Topic modelling

Text collection is set of documents, which of them is multiset of terms. Terms are elements of vocanulary — finite set W.

Probabilistic topic model is mathematical model that describes each document and each term as discrete probabilistic distribution over set of topics T.

To construct such distributions, one must represent matrix F of frequences of words in documents as product of two matrices Φ and Θ. Then, columns of Φ will be distributions of words over topics, and rows of matrix Θ will be distributions of documents over topics.

One of methods to do suh decompostion is ARTM (Additive Regularization of topic models). It is implemented in BigARTM open source libraryl

VisARTM

VisARTM is an interface for BigARTM. It's main purpose is visualizig topic models.
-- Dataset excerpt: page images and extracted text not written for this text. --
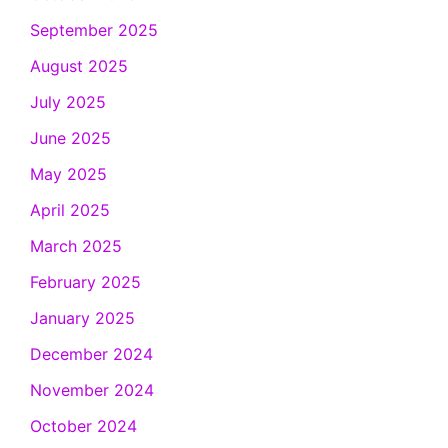
September 2025
August 2025
July 2025
June 2025
May 2025
April 2025
March 2025
February 2025
January 2025
December 2024
November 2024
October 2024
It is aimed for two groups of users: researchers who build topic models themselves and want to visualize them for research purposes and those users who want construct topic models without programming.

Main features of this service:

  • Uploading and preprocessing text collections.
  • Uploading prepared topic models.
  • Automatic building topic models with BigARTM.
  • Automatic topic naming.
  • Automatic topic arranging (so-called topic spectrum).
  • Visualiztion of topic models:
    • Visualization of topic distribution in document.
    • Visualization of topic as ranked lists of words and documents.
    • Temporal visualizations.
    • Hierarchical visualizations.
  • Search
  • Assessment framework
  • Automatized research framework
  • Converting tools